[Saved data entries]
※
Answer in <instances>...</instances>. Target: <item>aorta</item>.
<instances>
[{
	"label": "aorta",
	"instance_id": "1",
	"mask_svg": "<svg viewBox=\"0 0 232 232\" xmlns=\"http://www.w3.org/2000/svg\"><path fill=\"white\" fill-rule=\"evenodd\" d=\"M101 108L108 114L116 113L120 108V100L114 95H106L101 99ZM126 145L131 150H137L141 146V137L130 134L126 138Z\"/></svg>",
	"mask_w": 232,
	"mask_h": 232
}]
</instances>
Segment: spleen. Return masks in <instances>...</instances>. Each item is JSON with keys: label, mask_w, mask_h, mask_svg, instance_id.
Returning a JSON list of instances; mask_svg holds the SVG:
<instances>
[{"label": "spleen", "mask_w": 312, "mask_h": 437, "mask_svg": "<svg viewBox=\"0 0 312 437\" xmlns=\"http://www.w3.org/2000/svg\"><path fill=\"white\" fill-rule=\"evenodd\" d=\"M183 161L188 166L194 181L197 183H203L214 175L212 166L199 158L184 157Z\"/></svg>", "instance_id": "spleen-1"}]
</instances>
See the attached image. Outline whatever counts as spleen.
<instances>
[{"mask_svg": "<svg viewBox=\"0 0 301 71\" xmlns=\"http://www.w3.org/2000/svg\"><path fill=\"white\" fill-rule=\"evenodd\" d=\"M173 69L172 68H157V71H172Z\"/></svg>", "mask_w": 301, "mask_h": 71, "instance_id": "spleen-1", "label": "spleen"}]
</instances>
※
## Work required
Using the records above, please retype only the run of lines from the line holding "See the attached" through the last line, both ends included.

## Solution for this task
See the attached image. Outline whatever counts as spleen.
<instances>
[{"mask_svg": "<svg viewBox=\"0 0 301 71\" xmlns=\"http://www.w3.org/2000/svg\"><path fill=\"white\" fill-rule=\"evenodd\" d=\"M173 69L172 68H157V71H172Z\"/></svg>", "mask_w": 301, "mask_h": 71, "instance_id": "spleen-1", "label": "spleen"}]
</instances>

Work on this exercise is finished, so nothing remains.